Temperature Dependent Luminescent Decay Properties of CdTe Quantum Dot Monolayers: Impact of Concentration on Carrier Trapping
Graham P. Murphy, Xia Zhang, A. Louise Bradley

TL;DR
This study examines how temperature and concentration affect the luminescent decay and trapping mechanisms in CdTe quantum dot monolayers, revealing the need for an extended model to accurately describe high-temperature behavior.
Contribution
It introduces an extended model including trap states to better fit temperature-dependent luminescence decay data of CdTe quantum dots.
Findings
Trap state interaction efficiency increases with concentration.

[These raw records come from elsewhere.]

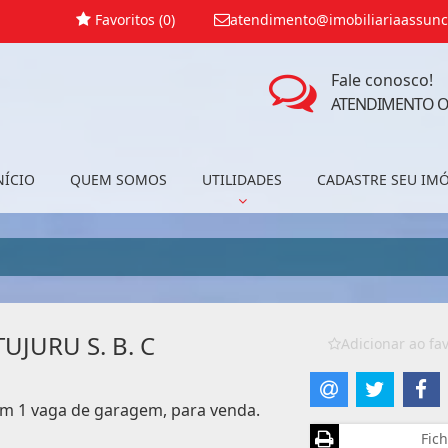
Favoritos (
0
)
atendimento@imobiliariaassunc
Fale conosco!
ATENDIMENTO O
NÍCIO
QUEM SOMOS
UTILIDADES
CADASTRE SEU IM
JURU S. B. C
Adicionar ao fav
com 1 vaga de garagem, para venda.
Fich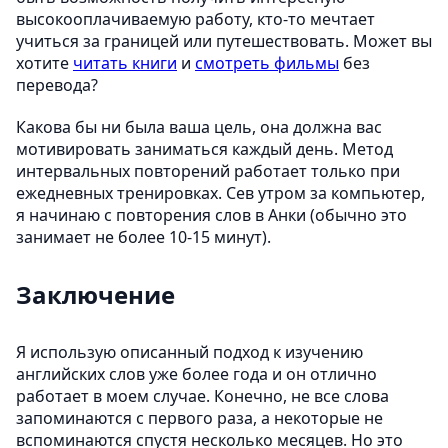
высокооплачиваемую работу, кто-то мечтает
учиться за границей или путешествовать. Может вы
хотите
читать книги
и
смотреть фильмы
без
перевода?
Какова бы ни была ваша цель, она должна вас
мотивировать заниматься каждый день. Метод
интервальных повторений работает только при
ежедневных тренировках. Сев утром за компьютер,
я начинаю с повторения слов в Анки (обычно это
занимает не более 10-15 минут).
Заключение
Я использую описанный подход к изучению
английских слов уже более года и он отлично
работает в моем случае. Конечно, не все слова
запоминаются с первого раза, а некоторые не
вспоминаются спустя несколько месяцев. Но это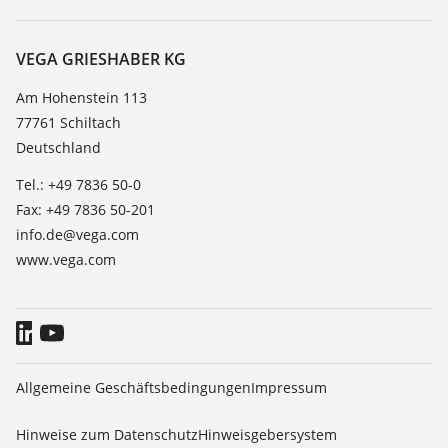
Suche
Service
Karriere
Beständigkeitsliste
Über VEGA
VEGA GRIESHABER KG
Dielektrizitätszahlliste
Kontakt
Am Hohenstein 113
TeamViewer
77761 Schiltach
News
Deutschland
Presse
Tel.: +49 7836 50-0
Blog
Fax: +49 7836 50-201
info.de@vega.com
www.vega.com
Allgemeine Geschäftsbedingungen
Impressum
Hinweise zum Datenschutz
Hinweisgebersystem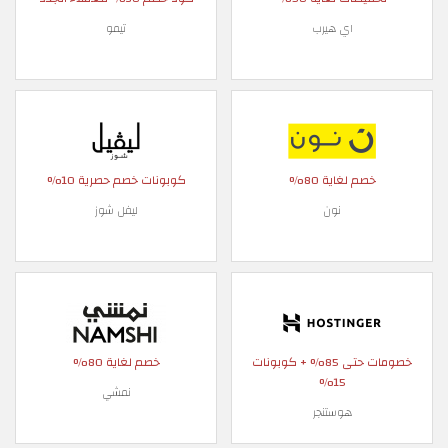
اي هيرب
تيمو
خصم لغاية 80%
كوبونات خصم حصرية 10%
نون
ليفل شوز
خصومات حتى 85% + كوبونات
خصم لغاية 80%
15%
نمشي
هوستنجر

A simple three-level model suffices only at low temperatures.
Extended model accurately fits data above 150 K.
Abstract
We have investigated the temperature dependence of the photoluminescence spectra and average photoluminescence decay rate of CdTe quantum dot monolayers of different sizes as a function of concentration in the range 77 K to 296 K. It is shown that a simple three level analytic model involving bright and dark exciton states can only describe the lower temperature data but is unable to satisfactorily fit the data over the full temperature range. An extended model which includes external trap states is necessary to fit the data above approximately 150 K. Parameters for the model are obtained using both temporal and spectral data. The model indicates that the efficiency of interaction with trap states increases as the QD monolayer concentration increases, which is likely due to an increase in the density of available traps.